• DIRECTIONS FOR THIS TASK:
Scan the data below and pick out the lines containing the word "RunSignup".

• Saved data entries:

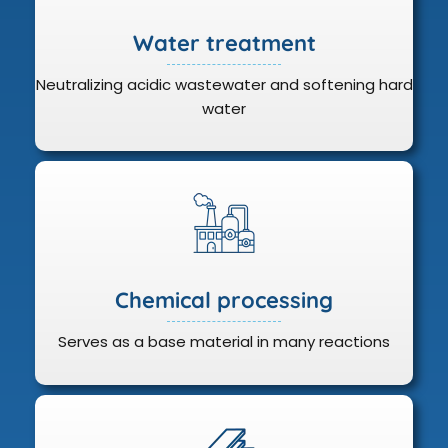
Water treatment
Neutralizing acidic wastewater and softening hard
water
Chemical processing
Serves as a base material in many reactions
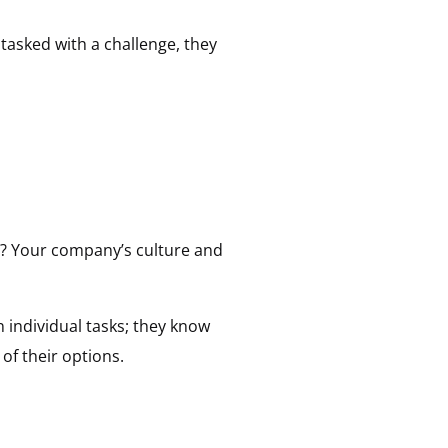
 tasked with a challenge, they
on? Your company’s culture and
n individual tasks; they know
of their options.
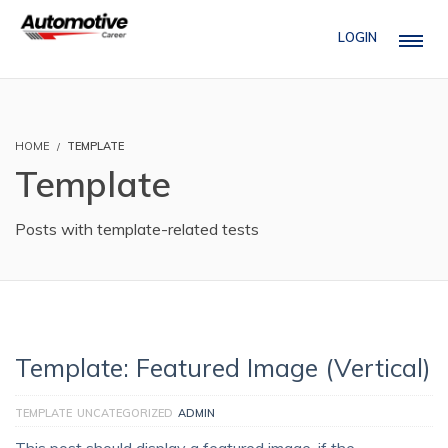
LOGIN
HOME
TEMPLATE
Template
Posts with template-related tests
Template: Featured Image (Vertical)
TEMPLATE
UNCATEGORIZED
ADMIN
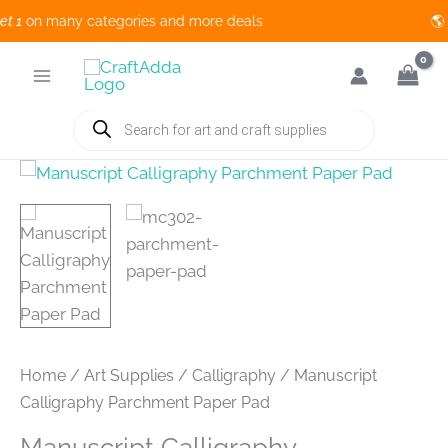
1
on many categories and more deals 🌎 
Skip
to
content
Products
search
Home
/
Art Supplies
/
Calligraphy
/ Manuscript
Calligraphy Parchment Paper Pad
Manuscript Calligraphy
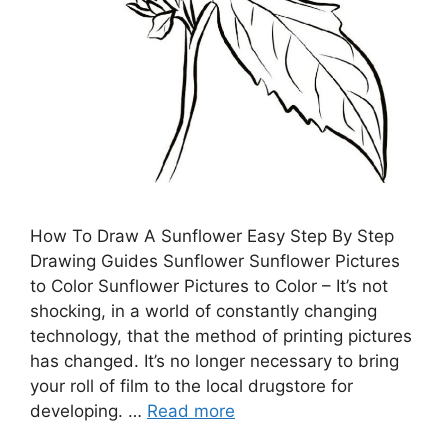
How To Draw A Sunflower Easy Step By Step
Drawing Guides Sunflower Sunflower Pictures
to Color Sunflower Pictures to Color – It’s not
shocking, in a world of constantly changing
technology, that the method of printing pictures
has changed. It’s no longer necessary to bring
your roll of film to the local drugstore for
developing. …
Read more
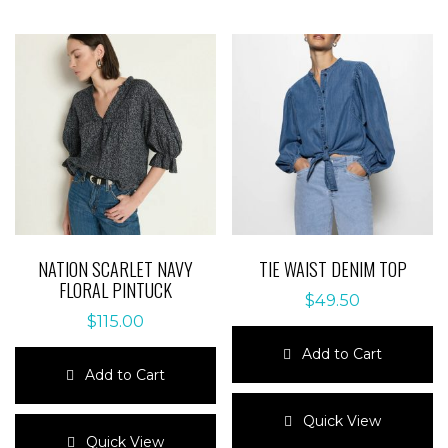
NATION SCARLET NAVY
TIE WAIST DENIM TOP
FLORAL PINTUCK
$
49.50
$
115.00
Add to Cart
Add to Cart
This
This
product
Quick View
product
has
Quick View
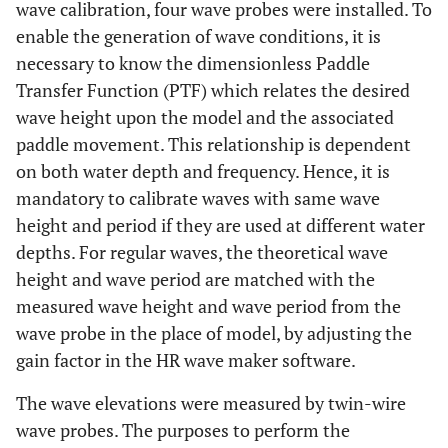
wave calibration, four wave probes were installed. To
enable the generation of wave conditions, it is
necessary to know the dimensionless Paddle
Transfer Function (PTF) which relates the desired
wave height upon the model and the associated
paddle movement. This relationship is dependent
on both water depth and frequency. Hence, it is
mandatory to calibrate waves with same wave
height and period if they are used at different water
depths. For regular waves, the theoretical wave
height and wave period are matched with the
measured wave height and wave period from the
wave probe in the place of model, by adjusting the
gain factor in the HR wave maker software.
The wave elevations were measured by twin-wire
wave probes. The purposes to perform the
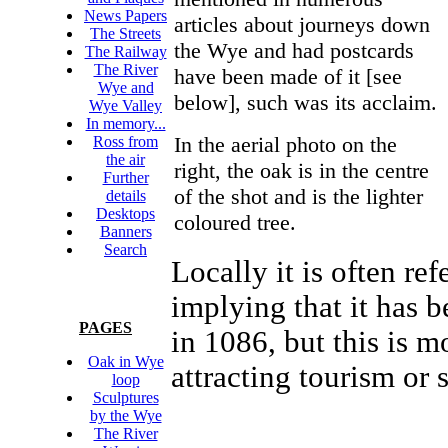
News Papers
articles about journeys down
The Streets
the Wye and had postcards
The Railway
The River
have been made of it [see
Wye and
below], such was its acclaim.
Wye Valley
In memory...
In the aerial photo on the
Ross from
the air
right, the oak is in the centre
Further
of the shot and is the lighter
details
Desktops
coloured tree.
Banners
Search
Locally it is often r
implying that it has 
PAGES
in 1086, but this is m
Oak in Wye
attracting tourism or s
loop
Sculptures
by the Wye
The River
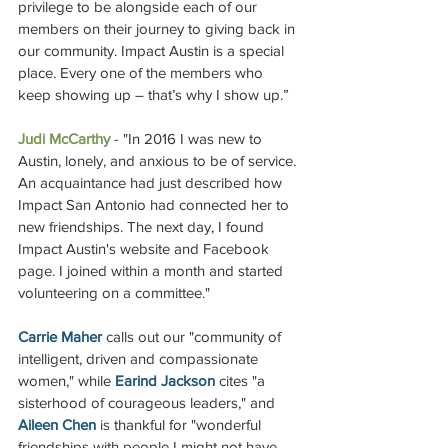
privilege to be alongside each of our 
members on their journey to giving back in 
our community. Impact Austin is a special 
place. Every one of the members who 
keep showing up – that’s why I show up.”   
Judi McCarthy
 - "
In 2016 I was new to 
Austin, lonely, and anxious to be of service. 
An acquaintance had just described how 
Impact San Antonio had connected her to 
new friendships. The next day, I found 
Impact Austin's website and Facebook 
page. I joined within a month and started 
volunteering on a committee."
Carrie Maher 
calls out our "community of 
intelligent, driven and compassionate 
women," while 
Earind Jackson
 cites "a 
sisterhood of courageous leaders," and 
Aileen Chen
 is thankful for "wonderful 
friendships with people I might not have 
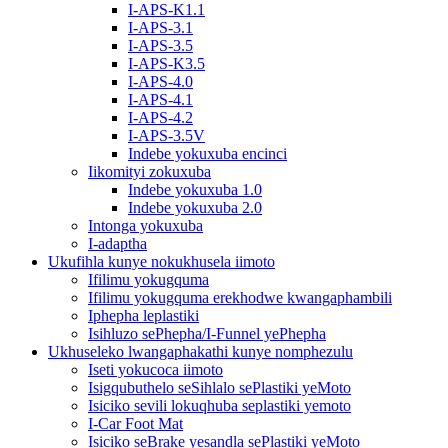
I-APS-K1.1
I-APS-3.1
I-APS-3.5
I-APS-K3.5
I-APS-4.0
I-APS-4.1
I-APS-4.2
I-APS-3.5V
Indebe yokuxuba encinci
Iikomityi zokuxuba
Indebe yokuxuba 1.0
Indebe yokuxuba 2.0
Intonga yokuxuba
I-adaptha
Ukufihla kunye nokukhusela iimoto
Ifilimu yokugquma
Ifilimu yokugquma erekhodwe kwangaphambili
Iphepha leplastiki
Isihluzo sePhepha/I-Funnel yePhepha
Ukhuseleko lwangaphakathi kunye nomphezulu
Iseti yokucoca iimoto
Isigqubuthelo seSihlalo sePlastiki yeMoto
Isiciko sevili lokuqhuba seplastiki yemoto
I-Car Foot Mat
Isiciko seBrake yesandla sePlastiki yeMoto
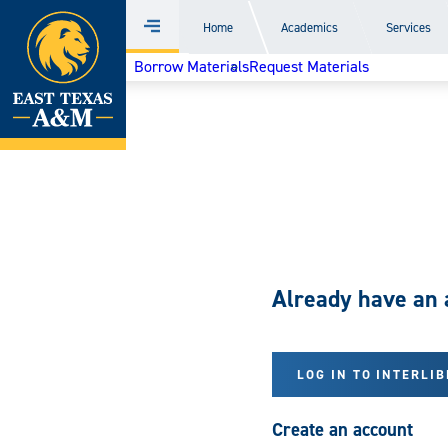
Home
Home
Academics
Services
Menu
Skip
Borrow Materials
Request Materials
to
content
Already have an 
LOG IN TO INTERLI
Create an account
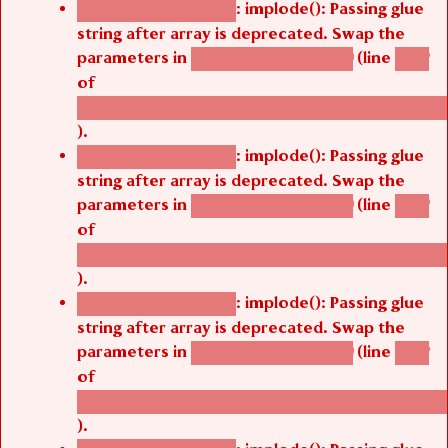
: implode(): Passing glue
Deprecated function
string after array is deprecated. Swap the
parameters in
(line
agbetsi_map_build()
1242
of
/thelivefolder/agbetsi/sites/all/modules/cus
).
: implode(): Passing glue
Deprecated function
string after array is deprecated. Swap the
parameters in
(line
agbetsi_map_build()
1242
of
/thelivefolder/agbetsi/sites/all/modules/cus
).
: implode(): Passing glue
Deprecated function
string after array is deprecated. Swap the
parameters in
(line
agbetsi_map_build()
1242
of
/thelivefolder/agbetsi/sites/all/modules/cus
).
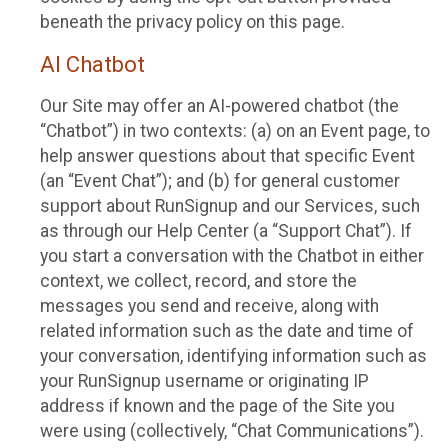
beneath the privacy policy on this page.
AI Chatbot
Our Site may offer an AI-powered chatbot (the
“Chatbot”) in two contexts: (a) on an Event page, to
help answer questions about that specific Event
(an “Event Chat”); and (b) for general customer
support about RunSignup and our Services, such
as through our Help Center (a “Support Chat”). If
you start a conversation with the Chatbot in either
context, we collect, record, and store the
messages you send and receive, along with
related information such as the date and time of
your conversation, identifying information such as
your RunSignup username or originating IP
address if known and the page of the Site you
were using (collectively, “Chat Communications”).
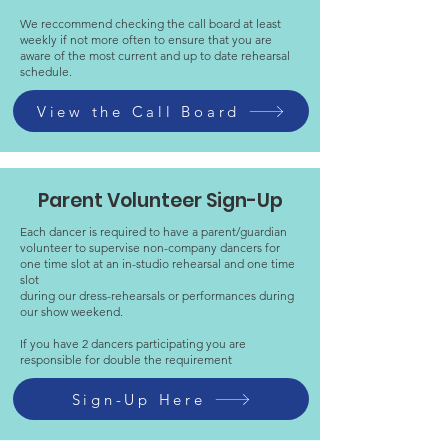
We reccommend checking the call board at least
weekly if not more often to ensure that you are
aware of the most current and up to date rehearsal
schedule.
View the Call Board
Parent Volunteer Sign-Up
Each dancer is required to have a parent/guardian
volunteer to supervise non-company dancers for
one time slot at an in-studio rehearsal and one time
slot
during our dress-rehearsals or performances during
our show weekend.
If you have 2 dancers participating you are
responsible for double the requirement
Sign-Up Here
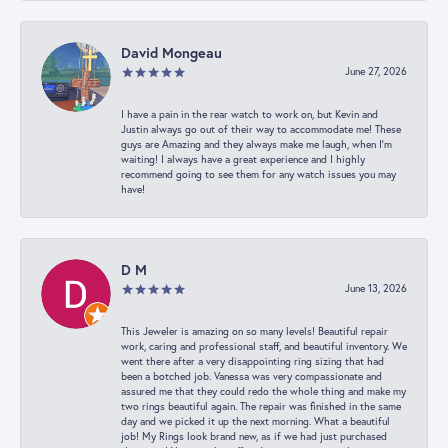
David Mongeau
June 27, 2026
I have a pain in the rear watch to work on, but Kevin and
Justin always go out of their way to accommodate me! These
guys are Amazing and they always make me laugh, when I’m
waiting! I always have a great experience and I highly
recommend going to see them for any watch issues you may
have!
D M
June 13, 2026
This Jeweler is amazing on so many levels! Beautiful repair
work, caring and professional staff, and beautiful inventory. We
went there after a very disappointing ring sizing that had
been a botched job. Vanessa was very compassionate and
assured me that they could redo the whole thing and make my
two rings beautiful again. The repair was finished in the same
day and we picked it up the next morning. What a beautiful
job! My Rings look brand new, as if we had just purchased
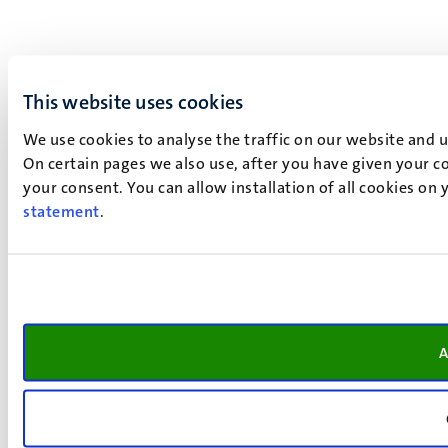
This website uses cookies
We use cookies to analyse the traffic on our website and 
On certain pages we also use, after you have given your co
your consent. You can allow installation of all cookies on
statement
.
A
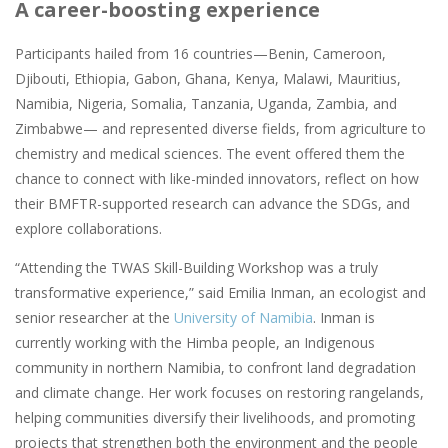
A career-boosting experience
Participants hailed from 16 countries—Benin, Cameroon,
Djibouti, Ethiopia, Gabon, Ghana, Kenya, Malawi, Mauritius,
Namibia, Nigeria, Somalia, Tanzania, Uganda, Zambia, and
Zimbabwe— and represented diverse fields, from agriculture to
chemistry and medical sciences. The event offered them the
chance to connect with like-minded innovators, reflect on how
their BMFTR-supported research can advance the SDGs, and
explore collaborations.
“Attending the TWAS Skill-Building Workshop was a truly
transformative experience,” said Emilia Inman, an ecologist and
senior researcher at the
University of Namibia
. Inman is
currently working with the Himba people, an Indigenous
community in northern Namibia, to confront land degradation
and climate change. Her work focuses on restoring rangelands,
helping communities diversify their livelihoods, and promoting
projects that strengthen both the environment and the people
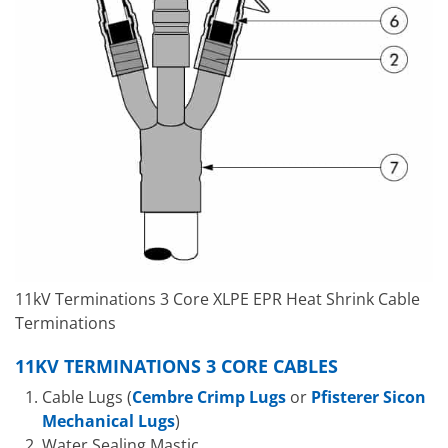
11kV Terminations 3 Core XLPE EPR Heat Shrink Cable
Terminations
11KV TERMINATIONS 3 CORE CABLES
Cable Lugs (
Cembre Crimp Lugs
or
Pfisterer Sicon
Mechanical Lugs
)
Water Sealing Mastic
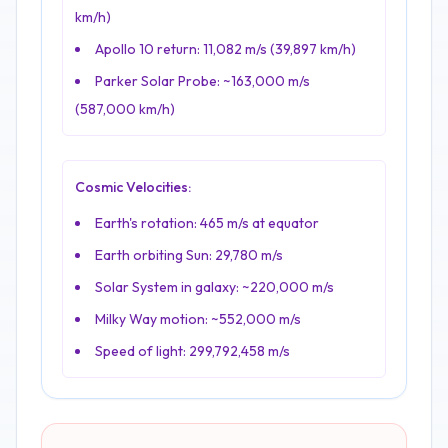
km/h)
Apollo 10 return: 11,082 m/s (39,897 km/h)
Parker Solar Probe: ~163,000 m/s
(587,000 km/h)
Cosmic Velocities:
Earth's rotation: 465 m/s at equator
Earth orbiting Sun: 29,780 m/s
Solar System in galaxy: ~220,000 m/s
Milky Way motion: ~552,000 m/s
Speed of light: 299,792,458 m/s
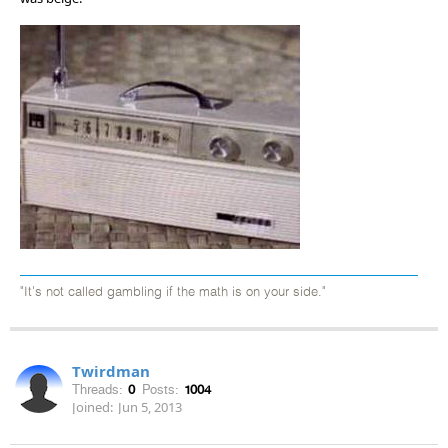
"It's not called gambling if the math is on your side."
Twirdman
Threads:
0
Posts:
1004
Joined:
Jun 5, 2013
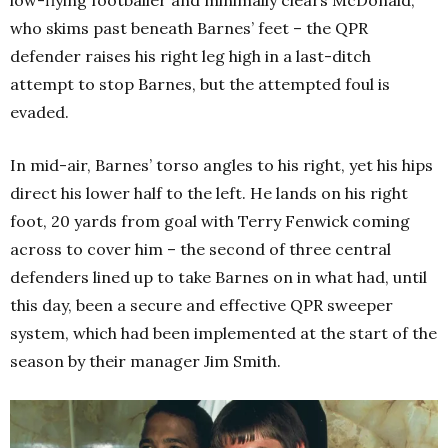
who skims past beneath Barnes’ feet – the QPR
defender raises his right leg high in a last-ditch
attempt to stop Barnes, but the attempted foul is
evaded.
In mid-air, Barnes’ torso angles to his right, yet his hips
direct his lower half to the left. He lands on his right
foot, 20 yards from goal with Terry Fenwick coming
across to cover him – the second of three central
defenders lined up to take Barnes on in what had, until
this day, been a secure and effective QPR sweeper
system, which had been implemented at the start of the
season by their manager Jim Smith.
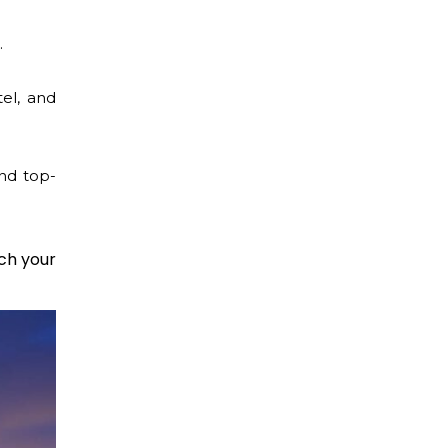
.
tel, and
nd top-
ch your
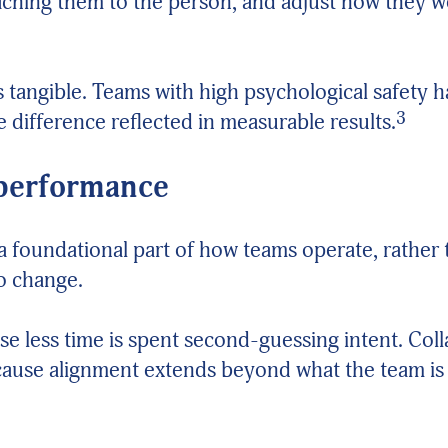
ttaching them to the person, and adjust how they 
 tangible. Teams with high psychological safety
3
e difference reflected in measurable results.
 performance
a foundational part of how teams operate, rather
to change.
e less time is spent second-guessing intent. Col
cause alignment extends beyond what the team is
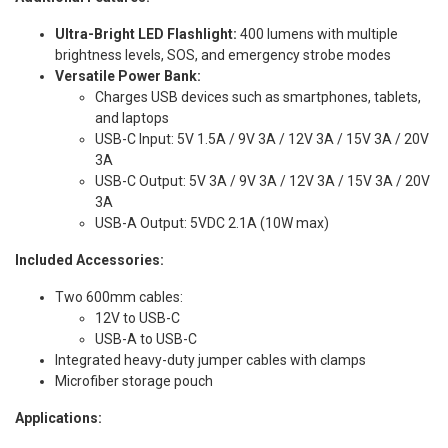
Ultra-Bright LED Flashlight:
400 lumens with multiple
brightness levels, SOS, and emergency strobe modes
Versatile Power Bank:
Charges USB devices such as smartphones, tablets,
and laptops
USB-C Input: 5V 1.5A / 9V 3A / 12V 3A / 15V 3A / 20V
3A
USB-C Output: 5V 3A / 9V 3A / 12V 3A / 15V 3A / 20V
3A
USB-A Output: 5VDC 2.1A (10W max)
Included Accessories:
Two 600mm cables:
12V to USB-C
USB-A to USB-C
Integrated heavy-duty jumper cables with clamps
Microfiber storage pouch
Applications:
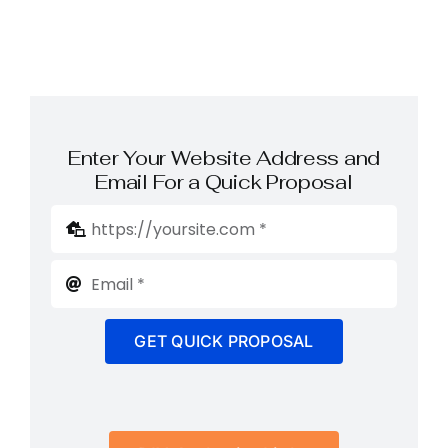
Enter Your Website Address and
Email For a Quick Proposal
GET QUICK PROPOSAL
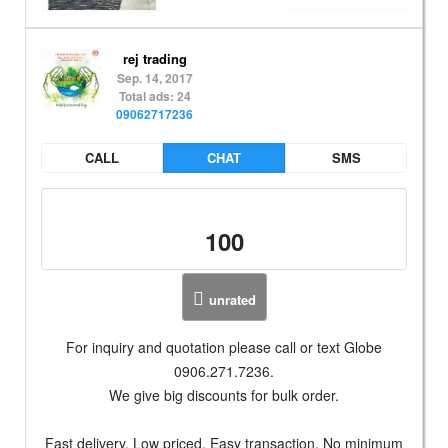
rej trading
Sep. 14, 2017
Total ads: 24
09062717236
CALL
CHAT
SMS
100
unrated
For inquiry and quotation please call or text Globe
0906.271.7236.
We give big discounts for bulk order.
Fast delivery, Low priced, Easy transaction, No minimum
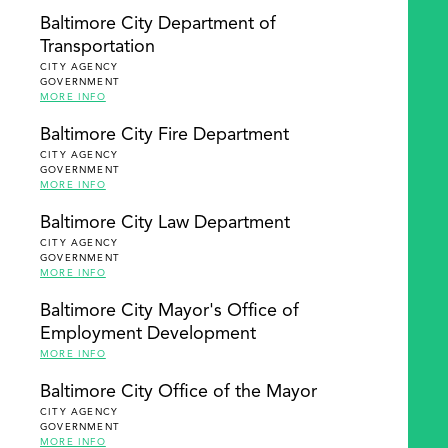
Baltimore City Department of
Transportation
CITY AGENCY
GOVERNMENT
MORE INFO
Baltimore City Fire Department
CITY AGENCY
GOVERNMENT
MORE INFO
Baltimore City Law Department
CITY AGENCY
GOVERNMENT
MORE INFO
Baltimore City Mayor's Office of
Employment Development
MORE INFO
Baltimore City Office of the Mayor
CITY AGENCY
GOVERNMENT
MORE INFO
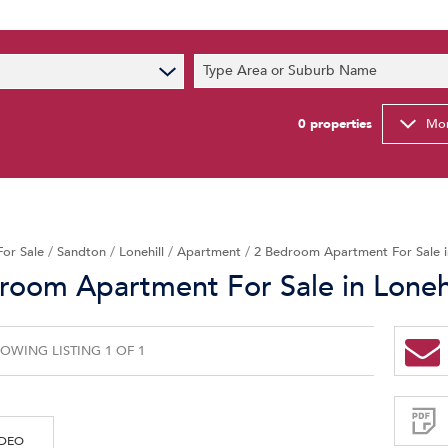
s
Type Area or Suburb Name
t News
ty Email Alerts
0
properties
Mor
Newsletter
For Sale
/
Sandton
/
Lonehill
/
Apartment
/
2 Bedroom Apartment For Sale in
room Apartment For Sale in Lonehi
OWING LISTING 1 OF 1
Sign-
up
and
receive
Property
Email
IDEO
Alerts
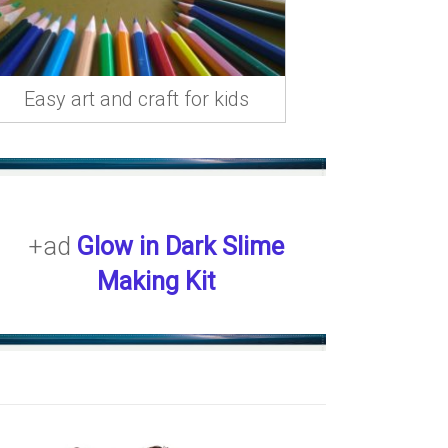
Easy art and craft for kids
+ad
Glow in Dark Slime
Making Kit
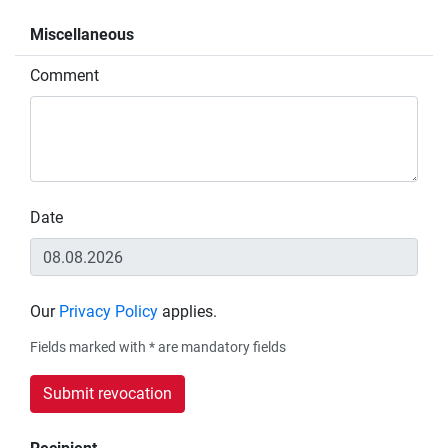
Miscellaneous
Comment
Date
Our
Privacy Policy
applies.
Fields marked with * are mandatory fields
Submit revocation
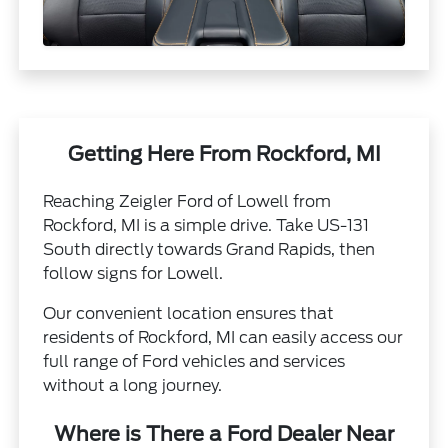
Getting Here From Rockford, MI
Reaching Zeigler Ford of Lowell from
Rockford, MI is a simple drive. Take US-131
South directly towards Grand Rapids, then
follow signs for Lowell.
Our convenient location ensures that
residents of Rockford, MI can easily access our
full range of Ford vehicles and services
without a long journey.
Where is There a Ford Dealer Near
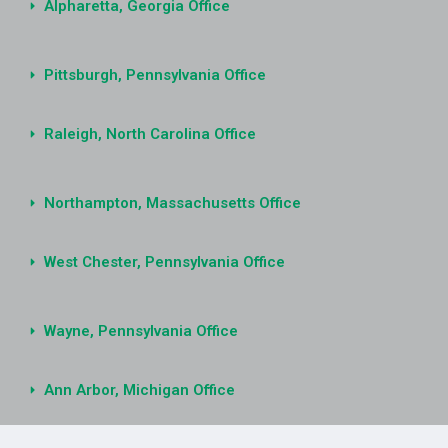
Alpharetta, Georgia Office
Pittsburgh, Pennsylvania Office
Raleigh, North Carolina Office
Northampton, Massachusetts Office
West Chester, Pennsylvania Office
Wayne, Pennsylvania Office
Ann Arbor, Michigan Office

• RESULT FOR THIS EXERCISE:
support about RunSignup and our Services, such
your RunSignup username or originating IP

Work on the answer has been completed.